The financial asset bearing the biggest impact of a surging inflation rate has to be government bonds. These assets are typically issued with fixed annual rates, so investors will be exposed to the risk of a decline in bond yields and the principal’s purchasing power if the inflation rate goes up.

But it’s a different story for corporate bonds. Companies will likely see an increase in cash profits if they are able to shift the cost of inflation to their clients. A rising inflation rate will also improve companies’ repayment ability as loans are fixed. In that case, corporate bond prices may be driven up, potentially offsetting part of the inflation-induced losses in purchasing power. Moreover, if it is a floating-rate note that a company issued, a rise in inflation will lift the returns on the bonds’ interests. So before investing in any bonds, investors should understand thoroughly the prospective companies’ businesses, financial conditions and the terms of their bonds.

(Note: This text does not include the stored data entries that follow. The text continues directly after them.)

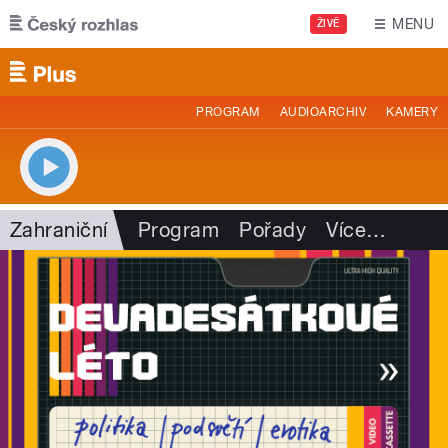
Přejít k hlavnímu obsahu
MENU
ŽIVĚ
PROGRAM
AUDIOARCHIV
KAMERY
Zahraniční
Program
Pořady
Více
…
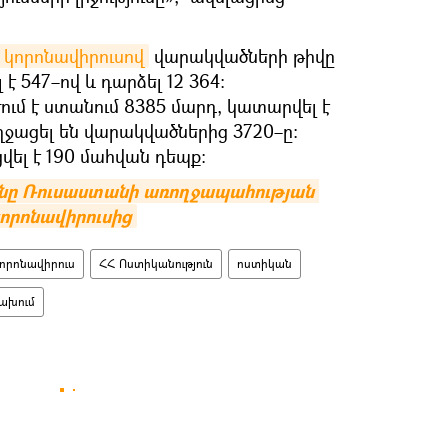
կորոնավիրուսով
վարակվածների թիվը
 է 547–ով և դարձել 12 364։
ւմ է ստանում 8385 մարդ, կատարվել է
ղջացել են վարակվածներից 3720–ը։
ել է 190 մահվան դեպք։
յանը Ռուսաստանի առողջապահության 
որոնավիրուսից
որոնավիրուս
ՀՀ Ոստիկանություն
ոստիկան
ախում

As for the equity asset class, the return of inflation has varying impacts on different sectors. Three types of companies will likely benefit from it. Firstly, similar to the case with corporate bonds, companies with the ability to price their products can shift the cost of inflation to their clients, potentially leading to additional profits. Secondly, according to a research report published by the International Monetary Fund (IMF), some commodities are historically correlated with the inflation rate. Those operating in the related commodity space are also well placed to take advantage of the rise in inflation. Lastly, the rise in inflation might have a positive impact on banks’ profitability, whose net interest rates have been compressed amid the low-rate environment in the past few years. It could drive interest rates up, while likely reducing the rate of bad accounts, making banks the third type of companies that could potentially benefit from inflation. 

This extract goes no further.